__Work to complete__
Set the data down once more, in full and exactly.

__Material provided__
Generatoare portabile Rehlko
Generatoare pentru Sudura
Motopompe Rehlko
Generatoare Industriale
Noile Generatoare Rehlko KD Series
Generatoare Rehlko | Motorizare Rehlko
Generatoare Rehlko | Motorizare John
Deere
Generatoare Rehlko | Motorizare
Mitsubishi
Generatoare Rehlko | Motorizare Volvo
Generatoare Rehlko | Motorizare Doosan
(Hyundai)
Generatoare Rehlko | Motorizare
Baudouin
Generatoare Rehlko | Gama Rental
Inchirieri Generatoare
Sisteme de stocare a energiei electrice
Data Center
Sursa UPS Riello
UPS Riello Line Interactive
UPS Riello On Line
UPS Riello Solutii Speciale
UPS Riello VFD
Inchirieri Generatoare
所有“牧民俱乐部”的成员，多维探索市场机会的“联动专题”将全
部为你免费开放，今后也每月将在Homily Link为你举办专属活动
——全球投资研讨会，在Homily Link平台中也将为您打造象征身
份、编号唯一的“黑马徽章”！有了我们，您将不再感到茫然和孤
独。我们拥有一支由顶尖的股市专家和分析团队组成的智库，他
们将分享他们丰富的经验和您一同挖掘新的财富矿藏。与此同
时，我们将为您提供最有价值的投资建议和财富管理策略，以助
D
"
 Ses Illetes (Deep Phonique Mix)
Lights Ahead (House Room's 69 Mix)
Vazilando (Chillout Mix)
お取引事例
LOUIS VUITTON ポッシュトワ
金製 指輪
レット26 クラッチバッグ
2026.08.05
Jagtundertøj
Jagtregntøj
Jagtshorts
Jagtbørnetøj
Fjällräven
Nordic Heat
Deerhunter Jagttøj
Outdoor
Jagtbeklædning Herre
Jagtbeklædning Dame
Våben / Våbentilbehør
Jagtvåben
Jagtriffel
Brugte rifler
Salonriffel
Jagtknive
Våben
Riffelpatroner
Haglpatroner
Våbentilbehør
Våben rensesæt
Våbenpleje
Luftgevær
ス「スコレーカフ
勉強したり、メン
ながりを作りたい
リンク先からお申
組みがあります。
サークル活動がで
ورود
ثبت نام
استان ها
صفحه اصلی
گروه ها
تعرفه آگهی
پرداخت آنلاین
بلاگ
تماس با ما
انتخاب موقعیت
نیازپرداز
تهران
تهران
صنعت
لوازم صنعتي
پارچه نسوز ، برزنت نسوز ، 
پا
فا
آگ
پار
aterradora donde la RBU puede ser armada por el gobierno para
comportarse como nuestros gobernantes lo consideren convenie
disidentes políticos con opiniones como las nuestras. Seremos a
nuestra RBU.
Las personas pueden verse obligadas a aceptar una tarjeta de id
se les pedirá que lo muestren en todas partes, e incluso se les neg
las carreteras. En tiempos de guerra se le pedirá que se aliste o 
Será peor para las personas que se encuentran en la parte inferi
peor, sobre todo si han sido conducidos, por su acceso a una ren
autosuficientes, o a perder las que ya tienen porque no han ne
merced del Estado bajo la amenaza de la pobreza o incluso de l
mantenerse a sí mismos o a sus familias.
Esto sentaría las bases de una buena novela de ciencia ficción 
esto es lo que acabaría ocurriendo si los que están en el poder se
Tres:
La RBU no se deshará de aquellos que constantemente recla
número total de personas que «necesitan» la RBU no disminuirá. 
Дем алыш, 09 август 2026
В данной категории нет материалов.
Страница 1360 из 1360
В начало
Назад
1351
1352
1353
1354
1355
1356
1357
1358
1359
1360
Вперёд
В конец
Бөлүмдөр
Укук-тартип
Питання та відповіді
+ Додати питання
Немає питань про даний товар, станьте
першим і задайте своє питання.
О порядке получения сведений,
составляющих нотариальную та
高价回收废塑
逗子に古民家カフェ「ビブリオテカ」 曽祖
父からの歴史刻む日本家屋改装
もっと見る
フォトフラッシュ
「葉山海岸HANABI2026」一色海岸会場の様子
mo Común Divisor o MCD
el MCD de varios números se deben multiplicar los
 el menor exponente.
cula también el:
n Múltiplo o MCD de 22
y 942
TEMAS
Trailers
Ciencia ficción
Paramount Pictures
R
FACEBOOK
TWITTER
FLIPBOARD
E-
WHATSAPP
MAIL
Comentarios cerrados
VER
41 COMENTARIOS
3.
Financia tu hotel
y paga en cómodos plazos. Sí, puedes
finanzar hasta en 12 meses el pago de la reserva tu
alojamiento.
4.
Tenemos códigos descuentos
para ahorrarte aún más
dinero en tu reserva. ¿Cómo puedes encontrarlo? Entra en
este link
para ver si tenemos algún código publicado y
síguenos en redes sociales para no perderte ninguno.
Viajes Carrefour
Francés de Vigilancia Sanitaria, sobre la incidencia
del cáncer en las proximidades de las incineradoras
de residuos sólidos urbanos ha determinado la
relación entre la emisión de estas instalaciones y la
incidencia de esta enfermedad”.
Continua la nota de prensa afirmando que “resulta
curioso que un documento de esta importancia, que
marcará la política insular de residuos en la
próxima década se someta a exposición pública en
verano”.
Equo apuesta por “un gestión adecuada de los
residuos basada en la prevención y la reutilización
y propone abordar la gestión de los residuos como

__Answer section__
Generatoare portabile Rehlko
Generatoare pentru Sudura
Motopompe Rehlko
Generatoare Industriale
Noile Generatoare Rehlko KD Series
Generatoare Rehlko | Motorizare Rehlko
Generatoare Rehlko | Motorizare John
Deere
Generatoare Rehlko | Motorizare
Mitsubishi
Generatoare Rehlko | Motorizare Volvo
Generatoare Rehlko | Motorizare Doosan
(Hyundai)
Generatoare Rehlko | Motorizare
Baudouin
Generatoare Rehlko | Gama Rental
Inchirieri Generatoare
Sisteme de stocare a energiei electrice
Data Center
Sursa UPS Riello
UPS Riello Line Interactive
UPS Riello On Line
UPS Riello Solutii Speciale
UPS Riello VFD
Inchirieri Generatoare
所有“牧民俱乐部”的成员，多维探索市场机会的“联动专题”将全
部为你免费开放，今后也每月将在Homily Link为你举办专属活动
——全球投资研讨会，在Homily Link平台中也将为您打造象征身
份、编号唯一的“黑马徽章”！有了我们，您将不再感到茫然和孤
独。我们拥有一支由顶尖的股市专家和分析团队组成的智库，他
们将分享他们丰富的经验和您一同挖掘新的财富矿藏。与此同
时，我们将为您提供最有价值的投资建议和财富管理策略，以助
D
"
 Ses Illetes (Deep Phonique Mix)
Lights Ahead (House Room's 69 Mix)
Vazilando (Chillout Mix)
お取引事例
LOUIS VUITTON ポッシュトワ
金製 指輪
レット26 クラッチバッグ
2026.08.05
Jagtundertøj
Jagtregntøj
Jagtshorts
Jagtbørnetøj
Fjällräven
Nordic Heat
Deerhunter Jagttøj
Outdoor
Jagtbeklædning Herre
Jagtbeklædning Dame
Våben / Våbentilbehør
Jagtvåben
Jagtriffel
Brugte rifler
Salonriffel
Jagtknive
Våben
Riffelpatroner
Haglpatroner
Våbentilbehør
Våben rensesæt
Våbenpleje
Luftgevær
ス「スコレーカフ
勉強したり、メン
ながりを作りたい
リンク先からお申
組みがあります。
サークル活動がで
ورود
ثبت نام
استان ها
صفحه اصلی
گروه ها
تعرفه آگهی
پرداخت آنلاین
بلاگ
تماس با ما
انتخاب موقعیت
نیازپرداز
تهران
تهران
صنعت
لوازم صنعتي
پارچه نسوز ، برزنت نسوز ، 
پا
فا
آگ
پار
aterradora donde la RBU puede ser armada por el gobierno para
comportarse como nuestros gobernantes lo consideren convenie
disidentes políticos con opiniones como las nuestras. Seremos a
nuestra RBU.
Las personas pueden verse obligadas a aceptar una tarjeta de id
se les pedirá que lo muestren en todas partes, e incluso se les neg
las carreteras. En tiempos de guerra se le pedirá que se aliste o 
Será peor para las personas que se encuentran en la parte inferi
peor, sobre todo si han sido conducidos, por su acceso a una ren
autosuficientes, o a perder las que ya tienen porque no han ne
merced del Estado bajo la amenaza de la pobreza o incluso de l
mantenerse a sí mismos o a sus familias.
Esto sentaría las bases de una buena novela de ciencia ficción 
esto es lo que acabaría ocurriendo si los que están en el poder se
Tres:
La RBU no se deshará de aquellos que constantemente recla
número total de personas que «necesitan» la RBU no disminuirá. 
Дем алыш, 09 август 2026
В данной категории нет материалов.
Страница 1360 из 1360
В начало
Назад
1351
1352
1353
1354
1355
1356
1357
1358
1359
1360
Вперёд
В конец
Бөлүмдөр
Укук-тартип
Питання та відповіді
+ Додати питання
Немає питань про даний товар, станьте
першим і задайте своє питання.
О порядке получения сведений,
составляющих нотариальную та
高价回收废塑
逗子に古民家カフェ「ビブリオテカ」 曽祖
父からの歴史刻む日本家屋改装
もっと見る
フォトフラッシュ
「葉山海岸HANABI2026」一色海岸会場の様子
mo Común Divisor o MCD
el MCD de varios números se deben multiplicar los
 el menor exponente.
cula también el:
n Múltiplo o MCD de 22
y 942
TEMAS
Trailers
Ciencia ficción
Paramount Pictures
R
FACEBOOK
TWITTER
FLIPBOARD
E-
WHATSAPP
MAIL
Comentarios cerrados
VER
41 COMENTARIOS
3.
Financia tu hotel
y paga en cómodos plazos. Sí, puedes
finanzar hasta en 12 meses el pago de la reserva tu
alojamiento.
4.
Tenemos códigos descuentos
para ahorrarte aún más
dinero en tu reserva. ¿Cómo puedes encontrarlo? Entra en
este link
para ver si tenemos algún código publicado y
síguenos en redes sociales para no perderte ninguno.
Viajes Carrefour
Francés de Vigilancia Sanitaria, sobre la incidencia
del cáncer en las proximidades de las incineradoras
de residuos sólidos urbanos ha determinado la
relación entre la emisión de estas instalaciones y la
incidencia de esta enfermedad”.
Continua la nota de prensa afirmando que “resulta
curioso que un documento de esta importancia, que
marcará la política insular de residuos en la
próxima década se someta a exposición pública en
verano”.
Equo apuesta por “un gestión adecuada de los
residuos basada en la prevención y la reutilización
y propone abordar la gestión de los residuos como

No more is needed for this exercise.